How blessed we are, those of us who have sight. On the mornings that I drive to work, I get to absorb our spectacular sunrises and, once again, upon my return, there before me is a dramatic sunset. I can’t get enough of our Alberta skies!
I am now knee-deep into my studies. My brain is getting a terrific workout, contorting herself in ways I wish my body could. I can see her expanding and bulging out. This is the kind of challenge I know I can take on.

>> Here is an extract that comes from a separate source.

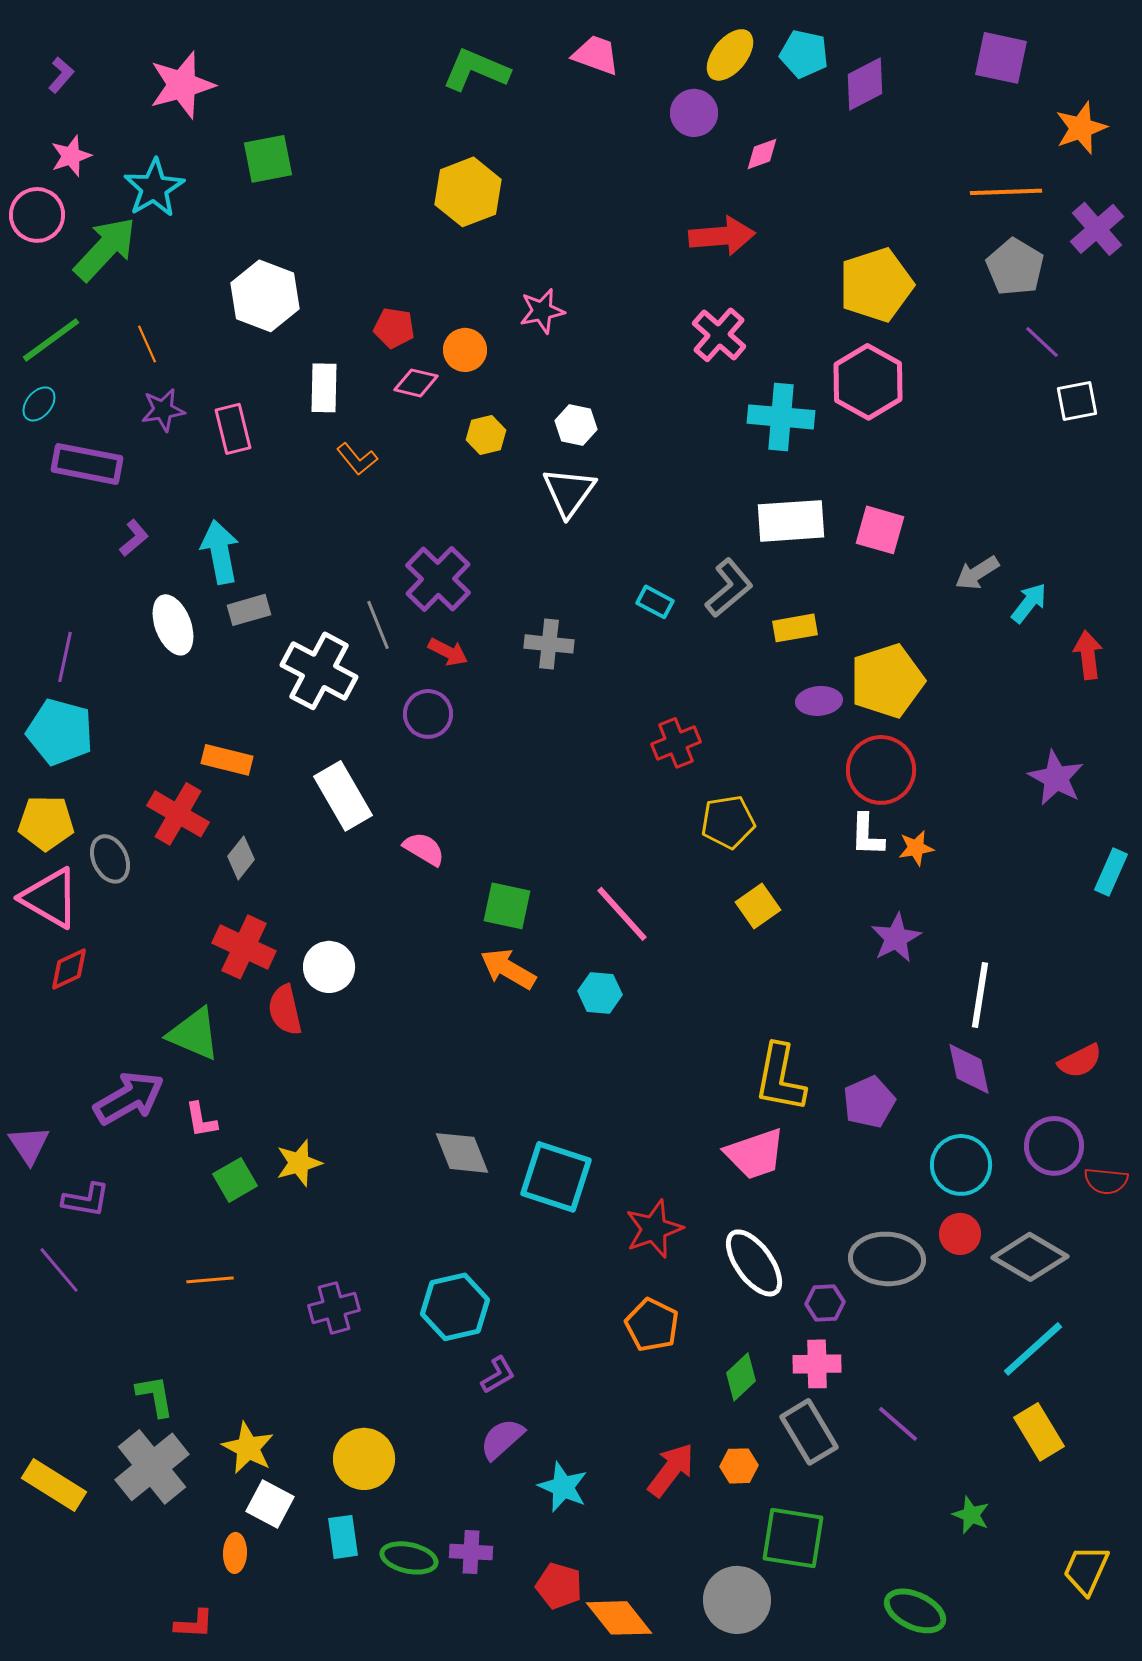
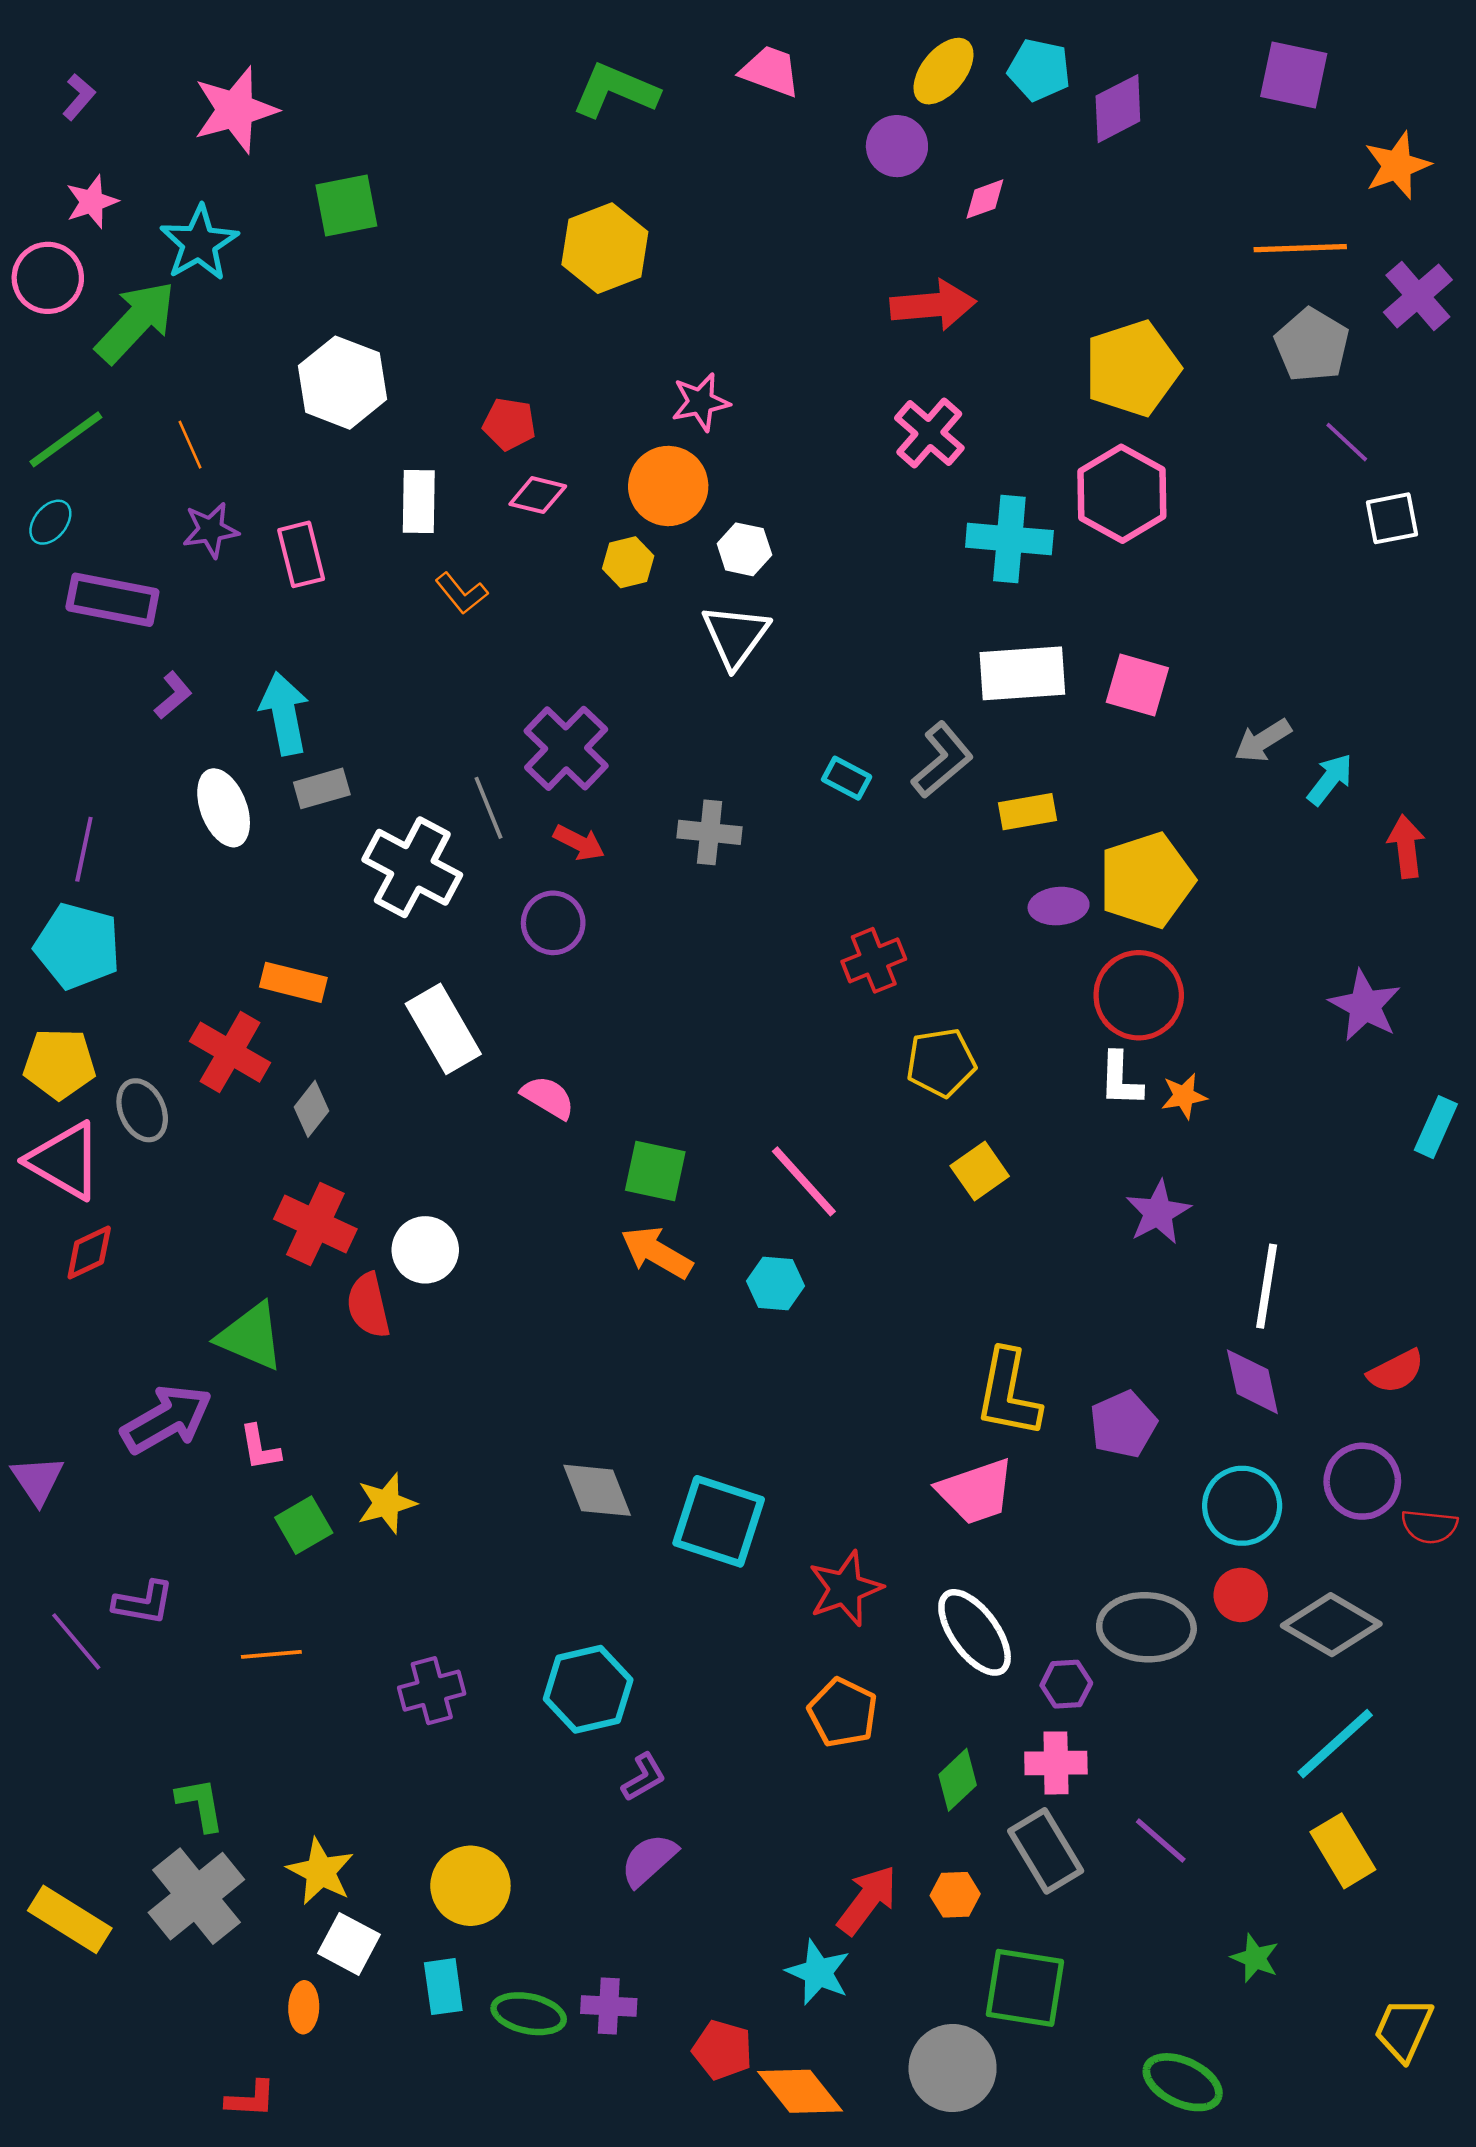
orange circle: (465, 350) -> (668, 486), moved, size x1.4
purple L-shape: (86, 1200) -> (143, 1603), moved
cyan star: (563, 1487) -> (818, 1972), moved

I had to visit my daughter, Hope, for help on my first assignment, though it wasn’t anything to do with the content. I am new to having to submit articles according to the American Psychological Association (APA) format. Man alive, it took me twice as long to try to format the assignment correctly than it did for me to gather the content. And, even with Hope’s help, I still didn’t get it right. But. you know, I’m learning, and I will do a better job the next time. I’m still happy with my mark of 92%.
As I suspected, someone in the family thought the name “Shiloh” was too girly, so I reconsidered. As my poor boy had been assigned the name “Sherlock” at the city pound, which I’m sure he never knew was his name, I thought I could make a small adjustment to the name without any damage being done. This I did when I named him “Shiloh”. Now I have made another small adjustment. He is now “Shalom”. Does that sound more manly? It is a Hebrew word meaning peace, harmony, wholeness, completeness, prosperity, welfare and tranquillity and can be used to mean both hello and goodbye. So that’s final. No more name changes. He doesn’t answer to any of those names, but hopefully, the more I reinforce it, he will come to realize who he is. One thing is certain, he is delighted with Nerah and the feeling is mutual.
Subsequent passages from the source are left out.